When you are a painter, everyone has an idea about where you should go. I love hearing the ideas, and I almost always take people up on their ideas, if I can. 

This week, because people told me I should, I visited Bisbee and Jerome, small Arizona towns. Bisbee is somewhat near Tubac, and Jerome is sort of close to Sedona. 

I think that people sent me to these places not because they thought I'd like to paint them, but just because they thought I would enjoy seeing them. And I did. But in both cases, I was glad to leave. 

Maybe it was just me, maybe it's the effect of doing a lot of standing alone out in beautiful fields, or maybe it's just a mood, but Bisbee and Jerome both seemed just a little too cute for their own good. I had a similar - but much stronger - feeling about Key West. 

I was intrigued by the architecture of Bisbee and Jerome - and by the incredible challenges that builders must have found in those places, building houses up and down steep hillsides - and in the case of Jerome, frighteningly steep hillsides! 

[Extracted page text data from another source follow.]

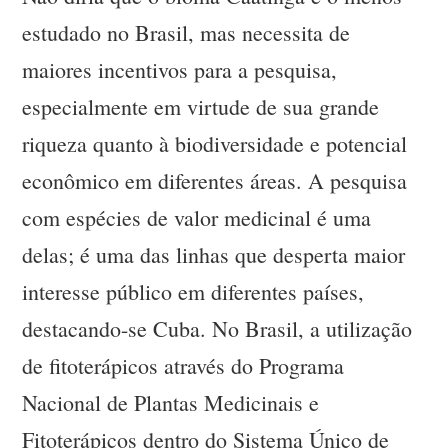
estudado no Brasil, mas necessita de
maiores incentivos para a pesquisa,
especialmente em virtude de sua grande
riqueza quanto à biodiversidade e potencial
econômico em diferentes áreas. A pesquisa
com espécies de valor medicinal é uma
delas; é uma das linhas que desperta maior
interesse público em diferentes países,
destacando-se Cuba. No Brasil, a utilização
de fitoterápicos através do Programa
Nacional de Plantas Medicinais e
Fitoterápicos dentro do Sistema Único de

Beyond that, both towns were so geared for tourism that it made me sort of sad. There were great stores in both towns, and excellent stuff for sale - but I felt the lack of "real town." It's a disheartening shift I know well, having watched Stonington Borough, in Connecticut, go from being a real town to being a tourist town. It's not that I don't like what's there - it's just that I miss what is no longer there. 

Also, it is sometimes difficult to remember, on these trips, that I am an artist - not a tourist! The pull to be a tourist is nearly overwhelming at times, especially in places like Bisbee and Jerome, where the focus is on Stuff to Buy. I am not here to visit and see and buy. I am here to paint, to see the soul of the place, the feel the bones of the earth, to find the rhythm of the heartbeat of the land. 

I made this painting on the way from Bisbee back to Tubac. There was a nice overcast to the day, which softened the shadows and enriched the deep colors of the grassland. The wind picked up just as I stopped painting. 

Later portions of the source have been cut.